The author of The Stanley Parable says that “it’s actually best if you don’t know anything about it before you play it.” And that’s probably true. So if you like, you can play it before continuing.
While we’re waiting, a bit of background: The Stanley Parable is a game by Davey Wreden made in the Source Engine. It requires some form of the Source 2007 engine to play, which you have if you own Half-Life 2.
The Stanley Parable, for all its exploration of interactivity and choice and video games, isn’t actually interactive at all when you get right down to it. Yes, it has six endings and branching and all that. But as with many games with multiple endings, as soon as you tell the player that they exist, she wants to view them all. And especially with Stanley‘s left-or-right, red-or-blue choice structure, trying out the choices exhaustively is trivial.
This isn’t a negative criticism. Stanley‘s forking narrative and multiple endings are a clever and affecting way to explore its themes of self-determination and conformity. (As an aside: artsy games tend to be about interactivity in the way poems tend to be about inspiration. This will never go away, no matter how much we wish it to do so.) However, because the game practically begs you to play again and again, the player is left with the impression of the game as a whole, not any one playthrough.
Imagine two ways of looking at a walk through a maze. The first is singular and reductionist: you saw a path, you turned left at an intersection, you saw the exit ahead. This is a first-person, linear, sequential view. The second approach is general and holistic: a view of the maze from above, with your path drawn in red. This is a third-person, spatial, synchronous view. The more you play The Stanley Parable, the more you think of it from above. You see the red path and the blue path simultaneously, as a game designer would, instead of as the PC would.
There are “non-linear” games which avoid this phenomenon. Think of the original Fallout, which provides enough choices and variable approaches that one can’t help but think of one’s own story. Or of “Balloon Diaspora,” which presents choices that don’t map nicely into a neat little tree. For that matter, tabletop roleplaying games tend to be so open to player choice that it’s literally impossible to predict the unwalked paths.

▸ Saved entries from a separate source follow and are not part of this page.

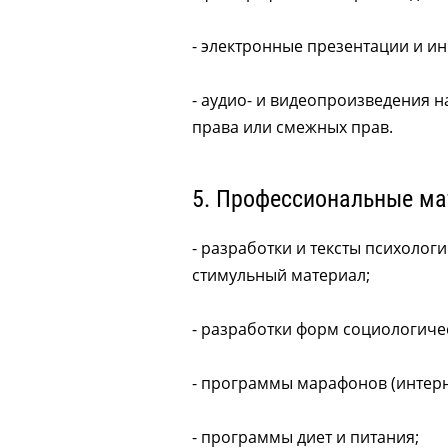
- электронные презентации и и
- аудио- и видеопроизведения н
права или смежных прав.
5. Профессиональные ма
- разработки и тексты психолог
стимульный материал;
- разработки форм социологиче
- программы марафонов (интер
- программы диет и питания;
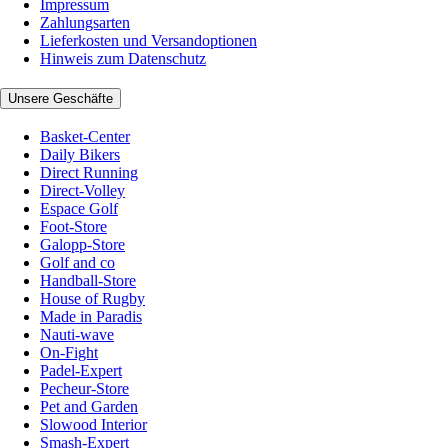
Impressum
Zahlungsarten
Lieferkosten und Versandoptionen
Hinweis zum Datenschutz
Unsere Geschäfte
Basket-Center
Daily Bikers
Direct Running
Direct-Volley
Espace Golf
Foot-Store
Galopp-Store
Golf and co
Handball-Store
House of Rugby
Made in Paradis
Nauti-wave
On-Fight
Padel-Expert
Pecheur-Store
Pet and Garden
Slowood Interior
Smash-Expert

But in The Stanley Parable, exploring all the paths leads to nearly the same experience as every other player. You played through the game six (or five or seven) times, and got roughly the same set of endings. Maybe your endings happened in a different order, but it’s unlikely that you did anything particularly different than another player. Stanley seems aware of this, of course. As one of the endings states, the only real choice you have is whether to keep playing and let yourself be crushed by inevitability, or hit the ESC key and quit the game altogether.
Awhile ago I “played” a bit of interactive fiction called “Thousand Dollar Soul”. It actively encouraged the reader to get all 35 endings, doing so completes your knowledge of the overarching story and situation. It worked as a whole, rather than the branching “Choose your own adventure!” vibe you usually get from interactive fiction.
Interactive fiction is not gaming, but at the time I felt like that was pretty rare — and I thought it was a cool effect. It’s curious to hear how these Gestalt effects are perhaps detrimental in gaming, by the axiom of “interactivity is the point”.